*** Records supplied Section Begins ***

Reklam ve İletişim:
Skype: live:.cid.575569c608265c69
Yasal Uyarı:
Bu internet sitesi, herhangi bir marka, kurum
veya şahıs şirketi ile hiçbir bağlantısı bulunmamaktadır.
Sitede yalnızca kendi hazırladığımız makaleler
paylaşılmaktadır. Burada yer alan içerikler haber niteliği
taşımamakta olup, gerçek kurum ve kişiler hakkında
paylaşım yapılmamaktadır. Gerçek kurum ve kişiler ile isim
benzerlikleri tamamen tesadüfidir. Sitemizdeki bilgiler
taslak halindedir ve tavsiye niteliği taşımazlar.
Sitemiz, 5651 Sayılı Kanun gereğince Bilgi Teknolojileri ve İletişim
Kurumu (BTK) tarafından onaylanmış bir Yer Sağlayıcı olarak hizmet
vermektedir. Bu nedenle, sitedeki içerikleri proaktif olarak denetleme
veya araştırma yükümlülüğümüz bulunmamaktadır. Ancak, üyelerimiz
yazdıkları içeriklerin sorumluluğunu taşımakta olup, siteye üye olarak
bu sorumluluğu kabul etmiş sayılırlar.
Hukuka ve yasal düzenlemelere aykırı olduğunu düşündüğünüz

*** Records supplied Section Ends ***

Goal of the exercise » All of the data above should be duplicated exactly.

Your response »
Reklam ve İletişim:
Skype: live:.cid.575569c608265c69
Yasal Uyarı:
Bu internet sitesi, herhangi bir marka, kurum
veya şahıs şirketi ile hiçbir bağlantısı bulunmamaktadır.
Sitede yalnızca kendi hazırladığımız makaleler
paylaşılmaktadır. Burada yer alan içerikler haber niteliği
taşımamakta olup, gerçek kurum ve kişiler hakkında
paylaşım yapılmamaktadır. Gerçek kurum ve kişiler ile isim
benzerlikleri tamamen tesadüfidir. Sitemizdeki bilgiler
taslak halindedir ve tavsiye niteliği taşımazlar.
Sitemiz, 5651 Sayılı Kanun gereğince Bilgi Teknolojileri ve İletişim
Kurumu (BTK) tarafından onaylanmış bir Yer Sağlayıcı olarak hizmet
vermektedir. Bu nedenle, sitedeki içerikleri proaktif olarak denetleme
veya araştırma yükümlülüğümüz bulunmamaktadır. Ancak, üyelerimiz
yazdıkları içeriklerin sorumluluğunu taşımakta olup, siteye üye olarak
bu sorumluluğu kabul etmiş sayılırlar.
Hukuka ve yasal düzenlemelere aykırı olduğunu düşündüğünüz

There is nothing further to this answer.